Temos, pois, que o quinhão hereditário da insolvente na herança por óbito de AA…, por fazer parte do seu património à data da declaração de insolvência, passou a integrar a massa insolvente.

Assim, o que passou a estar integrado na massa insolvente foi o direito sobre uma quota-parte da insolvente no património da herança do falecido, AA….

Pelo facto de o quinhão hereditário da insolvente no património da herança do falecido, AL…, passar a estar integrado na massa insolvente, não faz desta interessada direta na partilha, de modo a ter legitimidade processual para requerer a abertura do processo de inventário.

O que está integrado na massa insolvente é o quinhão hereditário que a insolvente possui na herança do falecido, e não a sua qualidade sucessória em relação à mesma.
 
Interessada direta na partilha da herança do falecido seria a insolvente, por ser herdeira, e não a massa insolvente, pois, além de não ser sucessora do de cujus, não é diretamente beneficiada pela partilha (não é um interessado direto).

Ora, como a massa insolvente de ZC… não é interessada direta na partilha por óbito de AA…, pai da insolvente, não pode requerer a abertura do respetivo processo de inventário, pois não tem legitimidade para ser parte principal.

c.) Legitimidade processual da interessada direta insolvente para requerer a abertura de processo de inventário.

E, a interessada direta insolvente terá legitimidade processual para requerer a abertura do processo de inventário da herança por óbito de AA…, seu pai?

A declaração de insolvência priva imediatamente o insolvente, por si ou pelos seus administradores, dos poderes de administração e de disposição dos bens integrantes da massa insolvente, os quais passam a competir ao administrador da insolvência – art. 81º, nº 1, do CIRE.

O administrador da insolvência assume a representação do devedor para todos os efeitos de carácter patrimonial que interessem à insolvência – art. 81º, nº 4, do CIRE.

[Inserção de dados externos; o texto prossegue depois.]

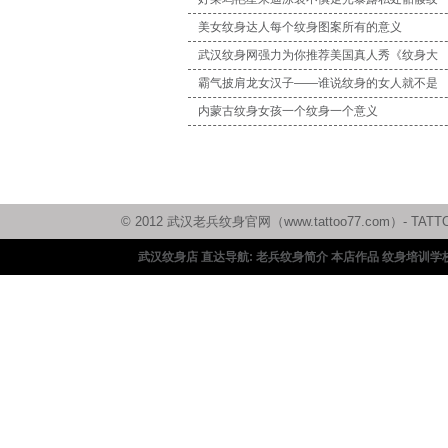
美女纹身达人每个纹身图案所有的意义
武汉纹身网强力为你推荐美国真人秀《纹身大
霸气披肩龙女汉子——谁说纹身的女人就不是
内蒙古纹身女孩一个纹身一个意义
© 2012 武汉老兵纹身官网（www.tattoo77.com）
武汉纹身店 直达导航:
老兵纹身简介
本店作品
纹身培训学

Pode suceder que um dos interessados diretos tenha sido declarado insolvente. Nesta situação o interessado direto não tem legitimidade para requerer ou ser requerido no inventário, dado que o insolvente perde os poderes de administração e de disposição do quinhão hereditário e são inoponíveis à massa insolvente quaisquer atos praticados pelo insolvente sobre esse quinhão [MIGUEL TEIXEIRA DE SOUSA – LOPES DO REGO – ABRANTES GERALDES – PINHEIRO TORRES, O Novo Regime do Processo de Inventário e Outras Alterações na Legislação Processual Civil, p. 32].

O devedor fica privado dos poderes de administração e disposição. Os poderes de que o devedor fica privado são atribuídos ao administrador da insolvência [CARVALHO FERNANDES – JOÃO LABAREDA, Código da Insolvência e da Recuperação de Empresas Anotado, 3ª edição, p. 411].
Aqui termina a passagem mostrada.